I always thought Fingon’s death echoed Fingolfin’s in many ways.
“Thus [Fingolfin] came alone to Angband’s gates,” and, “At last Fingon stood alone.” Of Fingolfin’s death it says, “Morgoth took the body of the Elven-king and broke it, and would cast it to his wolves…” while after Fingon’s death, “they beat him into the dust with their maces, and his banner, blue and silver, they trod into the mire of his blood.”
There’s just something so unbearable, in both these cases, about the loss of someone so heroic and selfless and good, the fact that they died so tragically, and that their bodies were desecrated. But there is no rescue of Fingon’s body by Thorondor—and no body to rescue.
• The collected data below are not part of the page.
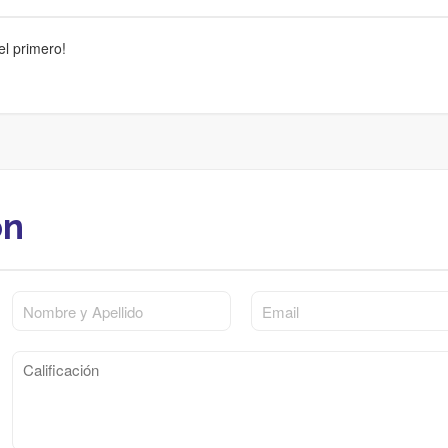
el primero!
ón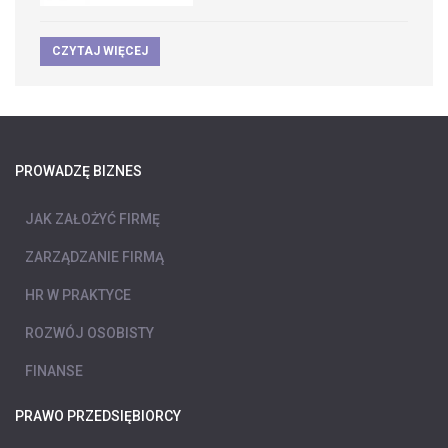
CZYTAJ WIĘCEJ
PROWADZĘ BIZNES
JAK ZAŁOŻYĆ FIRMĘ
ZARZĄDZANIE FIRMĄ
HR W PRAKTYCE
ROZWÓJ OSOBISTY
FINANSE
PRAWO PRZEDSIĘBIORCY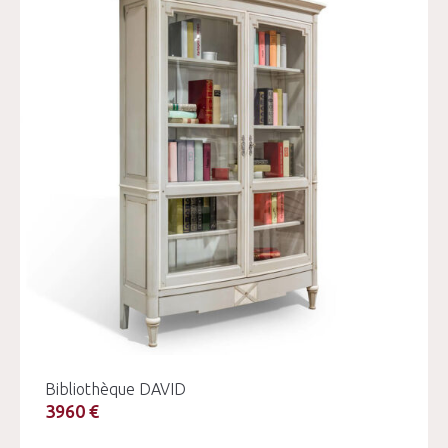
Bibliothèque DAVID
3960 €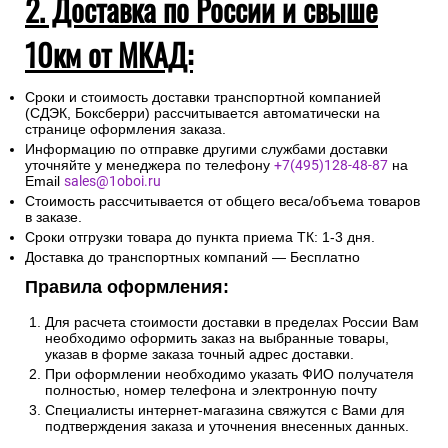
2. Доставка по России и свыше
10км от МКАД:
Сроки и стоимость доставки транспортной компанией
(СДЭК, Боксберри) рассчитывается автоматически на
странице оформления заказа.
Информацию по отправке другими службами доставки
уточняйте у менеджера по телефону
+7(495)128-48-87
на
Email
sales@1oboi.ru
Стоимость рассчитывается от общего веса/объема товаров
в заказе.
Сроки отгрузки товара до пункта приема ТК: 1-3 дня.
Доставка до транспортных компаний — Бесплатно
Правила оформления:
Для расчета стоимости доставки в пределах России Вам
необходимо оформить заказ на выбранные товары,
указав в форме заказа точный адрес доставки.
При оформлении необходимо указать ФИО получателя
полностью, номер телефона и электронную почту
Специалисты интернет-магазина свяжутся с Вами для
подтверждения заказа и уточнения внесенных данных.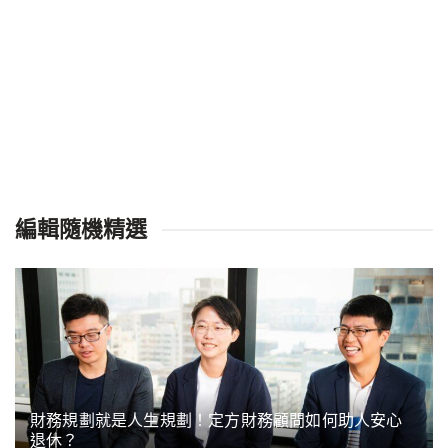
編輯隨機精選
財務規劃就是人生規劃！定方財務顧問如何助人安心
退休？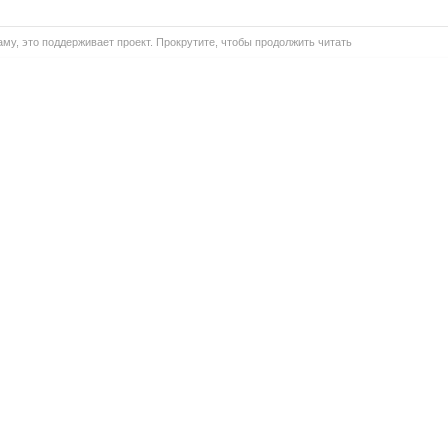
му, это поддерживает проект. Прокрутите, чтобы продолжить читать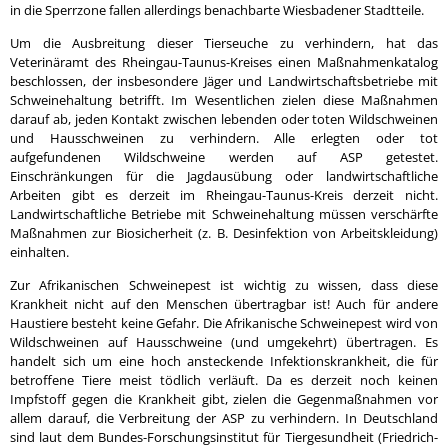
in die Sperrzone fallen allerdings benachbarte Wiesbadener Stadtteile.
Um die Ausbreitung dieser Tierseuche zu verhindern, hat das
Veterinäramt des Rheingau-Taunus-Kreises einen Maßnahmenkatalog
beschlossen, der insbesondere Jäger und Landwirtschaftsbetriebe mit
Schweinehaltung betrifft. Im Wesentlichen zielen diese Maßnahmen
darauf ab, jeden Kontakt zwischen lebenden oder toten Wildschweinen
und Hausschweinen zu verhindern. Alle erlegten oder tot
aufgefundenen Wildschweine werden auf ASP getestet.
Einschränkungen für die Jagdausübung oder landwirtschaftliche
Arbeiten gibt es derzeit im Rheingau-Taunus-Kreis derzeit nicht.
Landwirtschaftliche Betriebe mit Schweinehaltung müssen verschärfte
Maßnahmen zur Biosicherheit (z. B. Desinfektion von Arbeitskleidung)
einhalten.
Zur Afrikanischen Schweinepest ist wichtig zu wissen, dass diese
Krankheit nicht auf den Menschen übertragbar ist! Auch für andere
Haustiere besteht keine Gefahr. Die Afrikanische Schweinepest wird von
Wildschweinen auf Hausschweine (und umgekehrt) übertragen. Es
handelt sich um eine hoch ansteckende Infektionskrankheit, die für
betroffene Tiere meist tödlich verläuft. Da es derzeit noch keinen
Impfstoff gegen die Krankheit gibt, zielen die Gegenmaßnahmen vor
allem darauf, die Verbreitung der ASP zu verhindern. In Deutschland
sind laut dem Bundes-Forschungsinstitut für Tiergesundheit (Friedrich-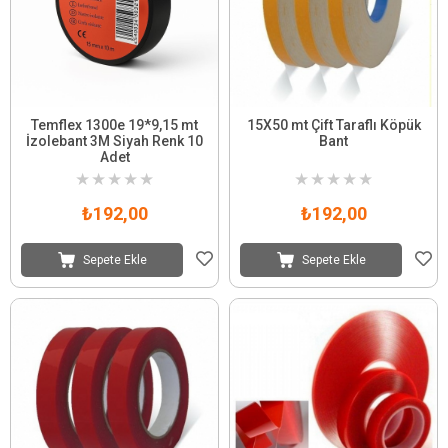
Temflex 1300e 19*9,15 mt
15X50 mt Çift Taraflı Köpük
İzolebant 3M Siyah Renk 10
Bant
Adet
★
★
★
★
★
★
★
★
★
★
₺192,00
₺192,00
Sepete Ekle
Sepete Ekle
The other difference is in the context of their final moments. Fingolfin challenged Morgoth in “wrath and despair,” seeing the “utter ruin of the Noldor, and the defeat beyond redress of all their houses” after the Battle of the Sudden Flame.
Whereas before the Battle of Unnumbered Tears, “Fingon heard afar the great trumpet of Turgon his brother, the shadow passed and his heart was uplifted, and he shouted aloud: ‘Utúlie’n aurë! Aiya Eldalië ar Atanatári, utúlie’n aurë! The day has come! Behold, people of the Eldar and Fathers of Men, the day has come!’”
LISTEN TO ME… this hurts so much. Fingolfin challenged Morgoth to single combat because he was in despair. But Fingon had so much hope for the course of the battle that day, and then in many ways his demise was even worse than his father’s. In the end, the Elves’ loss at the Nirnaeth Arnoediad was far worse than at the Dagor Bragollach.